I was brought up in a seaside town called Dalkey with my siblings. It was a fairly idyllic childhood. My dad was a well-known actor in Ireland; he was away a lot making films, so it was our mother really who ruled the roost.
I was educated through “As Gaeilge”,which is through the Irish vernacular. So, I was taught English through Irish. At age eleven I went to an English Convent boarding school, and then to the University College Dublin to read English Literature. I left three months before my finals, because I wanted to act. My parents were incandescent with rage. By then, I was a member of our National Theatre, the Abbey Theatre.
Then, when I was 21, I went over to England to seek my fortune. I started to work very quickly, television and film mainly, but all I wanted was to be a classical actress. It took years to get into the Royal Shakespeare Company, which was my top aspiration. My first production with them was called “London Assurance”. I took over from Judy Dench, as she was pregnant.

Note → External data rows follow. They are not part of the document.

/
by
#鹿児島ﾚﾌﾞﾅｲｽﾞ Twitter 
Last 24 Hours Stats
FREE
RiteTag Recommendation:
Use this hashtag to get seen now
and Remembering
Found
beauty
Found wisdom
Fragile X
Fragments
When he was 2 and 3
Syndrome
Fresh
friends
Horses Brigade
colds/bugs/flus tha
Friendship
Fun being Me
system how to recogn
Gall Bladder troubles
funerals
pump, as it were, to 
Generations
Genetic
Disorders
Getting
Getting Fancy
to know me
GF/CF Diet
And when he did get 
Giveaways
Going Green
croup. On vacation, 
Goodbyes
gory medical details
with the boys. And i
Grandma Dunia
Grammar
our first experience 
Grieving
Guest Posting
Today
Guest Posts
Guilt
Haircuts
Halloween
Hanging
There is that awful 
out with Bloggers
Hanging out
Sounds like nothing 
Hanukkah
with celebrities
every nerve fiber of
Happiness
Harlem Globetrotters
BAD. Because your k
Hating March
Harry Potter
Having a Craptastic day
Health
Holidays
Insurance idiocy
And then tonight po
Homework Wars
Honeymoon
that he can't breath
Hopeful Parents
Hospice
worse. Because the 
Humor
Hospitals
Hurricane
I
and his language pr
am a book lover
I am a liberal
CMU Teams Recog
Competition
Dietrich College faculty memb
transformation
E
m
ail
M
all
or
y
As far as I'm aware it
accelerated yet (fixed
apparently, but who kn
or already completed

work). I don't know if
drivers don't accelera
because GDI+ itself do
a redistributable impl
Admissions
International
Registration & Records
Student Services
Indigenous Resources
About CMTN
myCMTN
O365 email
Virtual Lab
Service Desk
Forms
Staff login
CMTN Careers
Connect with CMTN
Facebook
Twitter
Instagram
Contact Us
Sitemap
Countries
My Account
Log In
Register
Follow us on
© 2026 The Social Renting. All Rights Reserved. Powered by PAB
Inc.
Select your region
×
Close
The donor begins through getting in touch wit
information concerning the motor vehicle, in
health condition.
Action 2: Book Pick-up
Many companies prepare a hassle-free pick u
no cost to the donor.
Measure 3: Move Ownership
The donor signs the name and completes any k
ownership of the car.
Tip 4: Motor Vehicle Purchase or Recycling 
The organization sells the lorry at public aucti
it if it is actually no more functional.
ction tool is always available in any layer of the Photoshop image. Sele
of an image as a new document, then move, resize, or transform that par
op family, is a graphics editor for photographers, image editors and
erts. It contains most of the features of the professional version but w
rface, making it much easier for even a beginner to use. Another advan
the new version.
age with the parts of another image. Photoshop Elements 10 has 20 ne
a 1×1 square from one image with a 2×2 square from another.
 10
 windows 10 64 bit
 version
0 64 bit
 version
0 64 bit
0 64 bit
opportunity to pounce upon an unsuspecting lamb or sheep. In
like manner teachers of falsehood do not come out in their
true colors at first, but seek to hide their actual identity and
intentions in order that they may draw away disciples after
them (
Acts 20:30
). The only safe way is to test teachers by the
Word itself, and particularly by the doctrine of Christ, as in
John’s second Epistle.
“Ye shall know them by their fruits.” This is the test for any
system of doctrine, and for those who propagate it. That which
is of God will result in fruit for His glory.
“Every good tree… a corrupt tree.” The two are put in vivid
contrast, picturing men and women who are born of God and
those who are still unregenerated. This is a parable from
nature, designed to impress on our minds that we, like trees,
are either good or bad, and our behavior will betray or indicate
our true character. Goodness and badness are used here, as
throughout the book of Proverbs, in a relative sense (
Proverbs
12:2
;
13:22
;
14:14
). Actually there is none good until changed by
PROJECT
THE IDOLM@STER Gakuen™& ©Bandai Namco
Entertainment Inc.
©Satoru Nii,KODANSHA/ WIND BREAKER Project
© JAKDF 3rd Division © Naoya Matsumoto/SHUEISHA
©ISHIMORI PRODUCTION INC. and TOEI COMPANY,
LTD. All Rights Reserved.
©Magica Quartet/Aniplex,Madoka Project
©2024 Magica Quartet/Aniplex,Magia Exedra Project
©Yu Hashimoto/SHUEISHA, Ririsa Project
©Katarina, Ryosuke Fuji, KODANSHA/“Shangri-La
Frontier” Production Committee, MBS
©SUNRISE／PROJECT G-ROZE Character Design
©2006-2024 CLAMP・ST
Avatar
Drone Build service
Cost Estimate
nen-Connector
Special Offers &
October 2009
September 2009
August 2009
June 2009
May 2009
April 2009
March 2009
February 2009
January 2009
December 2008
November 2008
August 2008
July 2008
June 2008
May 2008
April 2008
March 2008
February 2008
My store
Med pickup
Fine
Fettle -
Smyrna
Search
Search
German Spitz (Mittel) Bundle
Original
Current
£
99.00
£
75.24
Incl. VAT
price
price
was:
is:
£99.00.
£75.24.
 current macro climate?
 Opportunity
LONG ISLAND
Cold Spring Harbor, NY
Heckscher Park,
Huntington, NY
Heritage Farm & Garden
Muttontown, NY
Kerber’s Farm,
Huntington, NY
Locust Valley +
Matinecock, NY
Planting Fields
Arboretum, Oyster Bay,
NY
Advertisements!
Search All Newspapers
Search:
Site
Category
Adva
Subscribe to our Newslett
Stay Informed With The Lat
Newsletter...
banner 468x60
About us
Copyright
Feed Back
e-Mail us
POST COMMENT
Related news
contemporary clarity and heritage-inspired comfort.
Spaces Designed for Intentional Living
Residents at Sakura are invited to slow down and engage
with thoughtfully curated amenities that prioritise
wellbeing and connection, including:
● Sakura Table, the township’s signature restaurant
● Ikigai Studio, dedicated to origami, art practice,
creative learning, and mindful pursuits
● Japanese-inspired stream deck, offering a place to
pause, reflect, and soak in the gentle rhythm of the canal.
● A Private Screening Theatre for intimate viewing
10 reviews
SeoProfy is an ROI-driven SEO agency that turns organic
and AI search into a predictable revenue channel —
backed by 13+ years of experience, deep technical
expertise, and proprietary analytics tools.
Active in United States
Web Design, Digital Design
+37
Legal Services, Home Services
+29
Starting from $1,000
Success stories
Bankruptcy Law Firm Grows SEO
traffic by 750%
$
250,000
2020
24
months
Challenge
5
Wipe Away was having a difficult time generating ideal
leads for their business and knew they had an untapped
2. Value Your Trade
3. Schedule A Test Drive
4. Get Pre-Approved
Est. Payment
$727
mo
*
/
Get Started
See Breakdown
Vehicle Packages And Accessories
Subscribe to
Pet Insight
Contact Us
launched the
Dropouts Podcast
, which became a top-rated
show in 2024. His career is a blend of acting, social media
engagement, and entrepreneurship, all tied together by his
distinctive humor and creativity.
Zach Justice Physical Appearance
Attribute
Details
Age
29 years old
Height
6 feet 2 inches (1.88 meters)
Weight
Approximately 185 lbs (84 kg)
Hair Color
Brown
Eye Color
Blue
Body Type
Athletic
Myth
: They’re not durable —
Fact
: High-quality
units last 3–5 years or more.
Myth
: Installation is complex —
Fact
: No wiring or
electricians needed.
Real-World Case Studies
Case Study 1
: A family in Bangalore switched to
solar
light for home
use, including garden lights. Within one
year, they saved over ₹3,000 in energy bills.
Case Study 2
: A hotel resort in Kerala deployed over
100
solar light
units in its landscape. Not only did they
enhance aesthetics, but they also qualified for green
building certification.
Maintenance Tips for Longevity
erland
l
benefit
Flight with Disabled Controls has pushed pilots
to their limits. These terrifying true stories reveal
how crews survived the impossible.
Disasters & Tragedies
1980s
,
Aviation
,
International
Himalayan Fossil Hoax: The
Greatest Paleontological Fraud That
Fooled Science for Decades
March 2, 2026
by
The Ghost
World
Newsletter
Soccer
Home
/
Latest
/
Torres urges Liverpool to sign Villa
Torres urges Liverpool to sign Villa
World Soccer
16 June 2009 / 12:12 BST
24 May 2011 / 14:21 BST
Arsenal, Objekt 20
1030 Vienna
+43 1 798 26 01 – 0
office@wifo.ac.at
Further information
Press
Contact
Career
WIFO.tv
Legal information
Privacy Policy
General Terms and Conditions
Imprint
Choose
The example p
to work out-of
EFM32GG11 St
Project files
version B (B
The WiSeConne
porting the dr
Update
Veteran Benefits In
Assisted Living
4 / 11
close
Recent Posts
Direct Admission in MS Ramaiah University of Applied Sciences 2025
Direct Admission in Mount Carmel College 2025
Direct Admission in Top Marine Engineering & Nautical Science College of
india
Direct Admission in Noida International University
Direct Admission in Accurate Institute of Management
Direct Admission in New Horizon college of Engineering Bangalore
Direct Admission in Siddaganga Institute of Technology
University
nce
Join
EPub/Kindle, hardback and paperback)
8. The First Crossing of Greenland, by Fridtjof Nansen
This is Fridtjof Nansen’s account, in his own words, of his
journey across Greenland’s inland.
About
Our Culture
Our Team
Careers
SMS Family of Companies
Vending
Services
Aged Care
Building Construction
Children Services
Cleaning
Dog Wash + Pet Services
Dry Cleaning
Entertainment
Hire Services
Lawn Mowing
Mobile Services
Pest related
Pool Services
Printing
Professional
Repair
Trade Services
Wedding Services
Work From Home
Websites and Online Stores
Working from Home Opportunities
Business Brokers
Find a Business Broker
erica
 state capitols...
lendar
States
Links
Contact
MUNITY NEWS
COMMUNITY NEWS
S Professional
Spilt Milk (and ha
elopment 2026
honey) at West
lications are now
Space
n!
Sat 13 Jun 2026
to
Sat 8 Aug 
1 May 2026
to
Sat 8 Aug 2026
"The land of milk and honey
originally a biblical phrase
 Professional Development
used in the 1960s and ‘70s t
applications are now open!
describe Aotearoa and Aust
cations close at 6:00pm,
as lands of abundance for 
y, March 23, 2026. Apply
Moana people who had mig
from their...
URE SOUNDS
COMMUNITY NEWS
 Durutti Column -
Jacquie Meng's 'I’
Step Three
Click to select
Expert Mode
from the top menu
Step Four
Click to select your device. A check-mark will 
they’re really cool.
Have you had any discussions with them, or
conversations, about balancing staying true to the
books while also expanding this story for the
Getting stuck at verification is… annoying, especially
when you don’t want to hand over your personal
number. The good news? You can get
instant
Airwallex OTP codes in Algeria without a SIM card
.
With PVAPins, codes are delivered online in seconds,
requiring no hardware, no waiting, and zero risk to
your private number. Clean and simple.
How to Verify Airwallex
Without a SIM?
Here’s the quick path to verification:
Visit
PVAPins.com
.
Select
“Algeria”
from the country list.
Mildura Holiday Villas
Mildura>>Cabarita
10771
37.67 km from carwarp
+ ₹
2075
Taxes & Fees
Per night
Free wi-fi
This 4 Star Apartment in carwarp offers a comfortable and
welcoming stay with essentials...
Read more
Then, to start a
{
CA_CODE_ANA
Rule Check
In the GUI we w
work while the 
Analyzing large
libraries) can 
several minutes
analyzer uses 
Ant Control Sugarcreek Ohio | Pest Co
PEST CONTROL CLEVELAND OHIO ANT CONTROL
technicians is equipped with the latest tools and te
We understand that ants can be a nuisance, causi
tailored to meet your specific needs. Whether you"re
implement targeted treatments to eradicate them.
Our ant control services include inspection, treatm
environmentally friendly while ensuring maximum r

Directly opposite my stage door was another stage door, which was for a production called Godspell. The man who played Judas Iscariot was the man I married. From that point on, Jeremy and I fitted our careers around our family life. And after living in Islington and Hampstead, that is how we came to live in Watlington.
The reason we found Watlington is that we were doing a season in Stratford on Avon with the RSC (I was playing Lady MacBeth, and Jeremy was Leontes in The Winter’s Tale. We saw how our introverted little boy, Sam, flourished in the countryside – he started to play football and spend his time outside, like a country boy. Jeremy always wanted to move to the countryside, but I was so against it. I thought I would stick out like a sore thumb as an Irish nationalist. We looked at houses up and down the M40, but I had something negative to say about every property.
Jeremy’s mother actually found this house – she lived in Nettlebed. She rang up one morning and said “I’ve found this house” – so I was pre-disposed to hate it. We drove over from Stratford, walked through the door and that was it. We knew this was our family home.
Initially, I did feel like the biblical “Ruth amidst the alien corn”, but it was really Rainbow Nursery and Debbie Hemmins, as well as meeting the mums at the primary school gate that made it happen. Linda and Steve Nicholson were so supportive and friendly, as were numerous other people, and then it started to work for me.
It was the hill that did it for me – that magical walk around it. That’s what led me to really love Watlington. The beauty of the hill sold it to me and made me feel like I could live here for the rest of my life.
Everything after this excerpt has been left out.